Contractors can seem like a great solution for small-to-medium businesses.
On the face of it, they provide fewer outgoings, greater flexibility and less management. They don’t need extensive training, and they’re generally happy to get on with the job with a minimum amount of fuss.
After a year of unpredictability, what’s not to like?
Unfortunately, there’s a problem with this approach.
Although contractors might mean less risk in the short term, the hands-off strategy comes with a huge long-term risk that could do serious damage to your business, in the form of reduced quality control.
It’s easy to forget that although contractors might look and feel like their full-time counterparts, they’re not the same as constant, full-time members of your team. Since contractors regularly work with multiple businesses, they’re not incentivised to prioritise your company’s objectives over their own.
Like it or not, businesses will always have less authority over their contractors, since even if they set guidelines over expectations and deliverables, contractors tend to be more autonomous and work to their own set of rules.
Plus, over the long term, contractors can end up being a greater cost than a full-time member of staff. They’re like a temporary band-aid that might end up causing more financial harm than good over time.
It’s tempting to lean towards a less permanent staffing solution, especially in the middle of a pandemic. However, the unrelenting pandemic is actually a reason against hiring contractors.
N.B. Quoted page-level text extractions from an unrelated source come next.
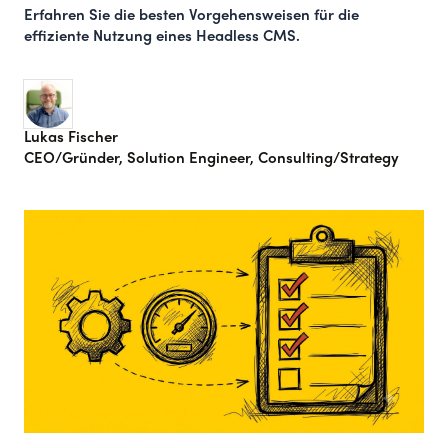
Erfahren Sie die besten Vorgehensweisen für die
effiziente Nutzung eines Headless CMS.
Lukas Fischer
CEO/Gründer, Solution Engineer, Consulting/Strategy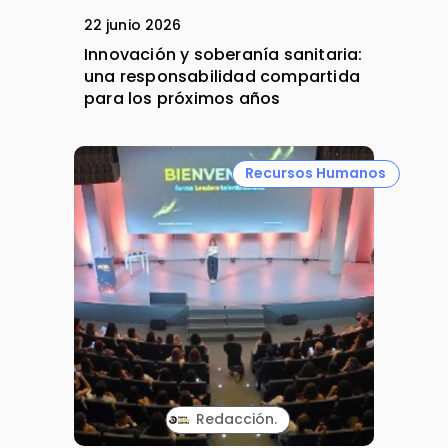
22 junio 2026
Innovación y soberanía sanitaria:
una responsabilidad compartida
para los próximos años
Recursos Humanos
Redacción.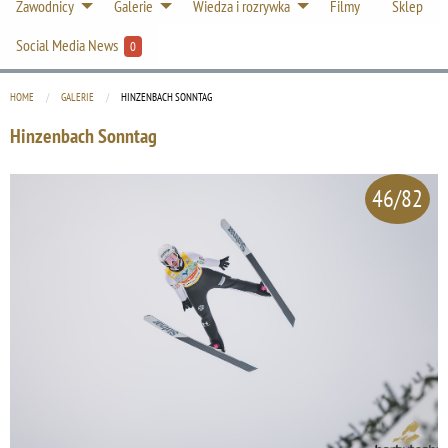
Zawodnicy
Galerie
Wiedza i rozrywka
Filmy
Sklep
Social Media News
0
HOME
GALERIE
CURRENT:
HINZENBACH SONNTAG
Hinzenbach Sonntag
46/82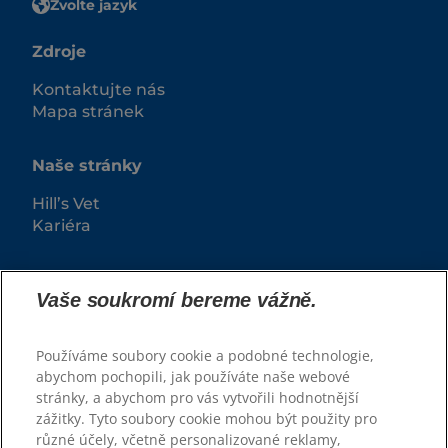
Zvolte jazyk
Zdroje
Kontaktujte nás
Mapa stránek
Naše stránky
Hill’s Vet
Kariéra
Vaše soukromí bereme vážně.
Používáme soubory cookie a podobné technologie,
abychom pochopili, jak používáte naše webové
stránky, a abychom pro vás vytvořili hodnotnější
zážitky. Tyto soubory cookie mohou být použity pro
© 2026 Hill’s Pet Nutrition, Inc.
různé účely, včetně personalizované reklamy,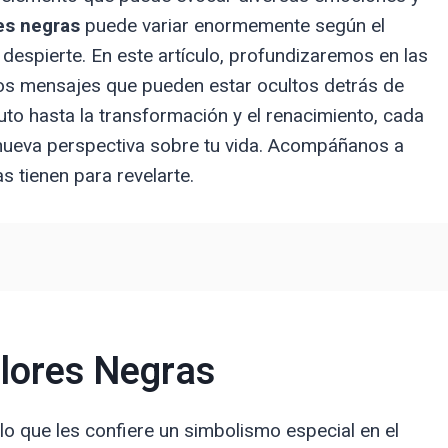
res negras
puede variar enormemente según el
despierte. En este artículo, profundizaremos en las
 los mensajes que pueden estar ocultos detrás de
 luto hasta la transformación y el renacimiento, cada
nueva perspectiva sobre tu vida. Acompáñanos a
s tienen para revelarte.
Flores Negras
 lo que les confiere un simbolismo especial en el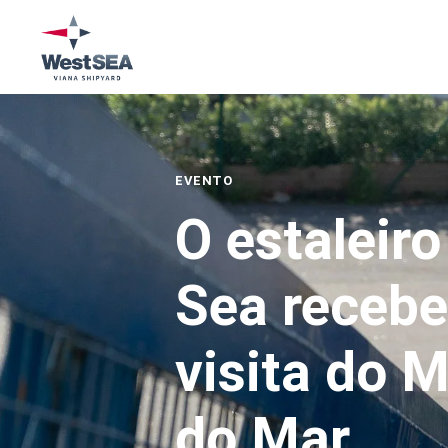
EVENTO
O estaleir
Sea recebe
visita do M
do Mar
In a year of uncertainty, businesses need to do everything in their power to make their businesses as predictable as possible. And that starts with a loyal, solid team of full-time staff.
Why full-time works
Hiring full-time staff can help build a stable team, helping you to foster loyalty and commitment to your business. Staff will likely be more invested in the company’s goals and can be trained to a fixed set of processes.
Full-time staff will then stick to those set of processes and ensure that quality measures are met and that KPIs are hit. This makes it easier to provide, consistent, quality customer service from whatever touchpoint they’re interacting with your business from.
As a result, you can keep everything in-house, making it easier to manage workloads, guide your staff and keep your IP secure.
In many cases, contractors become a barrier between the customer and the company.
By removing the third party from the equation, businesses are able to have a more direct, authentic connection with their customer.
Retraining and retaining
Once you’ve hired a team of full-time staff, it’s your job to build a culture that can keep them engaged and actively enjoying their role.
By building long-term career growth and progression into their role from the offset, you’ll be rewarded with an employee who feels more valued and is willing to work harder in their role as a result.
Of course, there’s always a risk that you may end up hiring someone who is the wrong fit, which can come at a large cost to your business.
To get around this, businesses must ensure all new employees are rigorously screened and skill tested to ensure quality service, and are provided with ongoing support.
Training is an important part of the equation when it comes to retaining full-time staff.
In my business, training my staff is key to ensure that our high-quality standards are met and upheld. It’s an upfront cost, but the outcome ensures that customers are satisfied and that repeat business is secured.
Loyal staff have the incentive to provide much better customer service and are far more willing and able to act as shining ambassadors for your brand.
Full-time staff are built up within your company’s culture, meaning they’ll naturally follow and believe in the company’s core values.
If your culture is purposefully designed with this in mind, it’ll be far easier to both train and retain staff.
By hiring full-time staff, you stand to benefit from greater employee loyalty, along with a higher standard of work, ensuring repeat business and a boosted bottom line.
As we head into 2021, what business could ask for better than that?